▶ WHAT THE TASK REQUIRES: Please retype the listing exactly as it appears, skipping each picture.

▶ INFORMATION SUPPLIED:
Segment Open
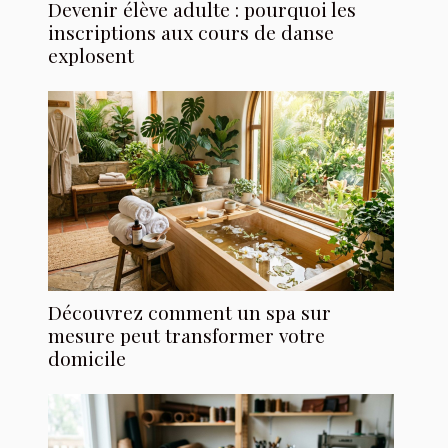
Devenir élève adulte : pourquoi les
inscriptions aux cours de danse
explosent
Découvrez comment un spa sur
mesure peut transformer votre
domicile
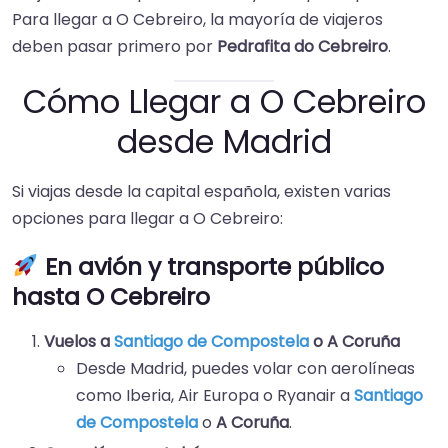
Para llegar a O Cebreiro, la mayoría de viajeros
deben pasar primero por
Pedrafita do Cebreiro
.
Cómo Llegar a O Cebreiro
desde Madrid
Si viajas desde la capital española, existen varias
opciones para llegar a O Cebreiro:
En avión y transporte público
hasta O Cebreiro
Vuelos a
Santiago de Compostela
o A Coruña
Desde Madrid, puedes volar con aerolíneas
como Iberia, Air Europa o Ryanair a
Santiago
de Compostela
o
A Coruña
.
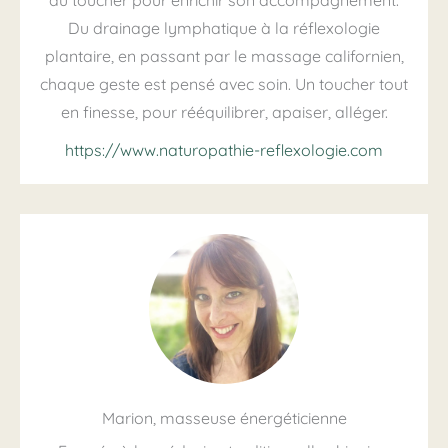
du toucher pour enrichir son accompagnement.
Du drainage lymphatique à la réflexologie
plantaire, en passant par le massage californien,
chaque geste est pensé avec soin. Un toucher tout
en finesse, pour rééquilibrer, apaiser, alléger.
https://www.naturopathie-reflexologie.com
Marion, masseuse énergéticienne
Segment Closed
▶ ANSWER SECTION:
Devenir élève adulte : pourquoi les
inscriptions aux cours de danse
explosent
Découvrez comment un spa sur
mesure peut transformer votre
domicile
Para llegar a O Cebreiro, la mayoría de viajeros
deben pasar primero por
Pedrafita do Cebreiro
.
Cómo Llegar a O Cebreiro
desde Madrid
Si viajas desde la capital española, existen varias
opciones para llegar a O Cebreiro:
En avión y transporte público
hasta O Cebreiro
Vuelos a
Santiago de Compostela
o A Coruña
Desde Madrid, puedes volar con aerolíneas
como Iberia, Air Europa o Ryanair a
Santiago
de Compostela
o
A Coruña
.
du toucher pour enrichir son accompagnement.
Du drainage lymphatique à la réflexologie
plantaire, en passant par le massage californien,
chaque geste est pensé avec soin. Un toucher tout
en finesse, pour rééquilibrer, apaiser, alléger.
https://www.naturopathie-reflexologie.com
Marion, masseuse énergéticienne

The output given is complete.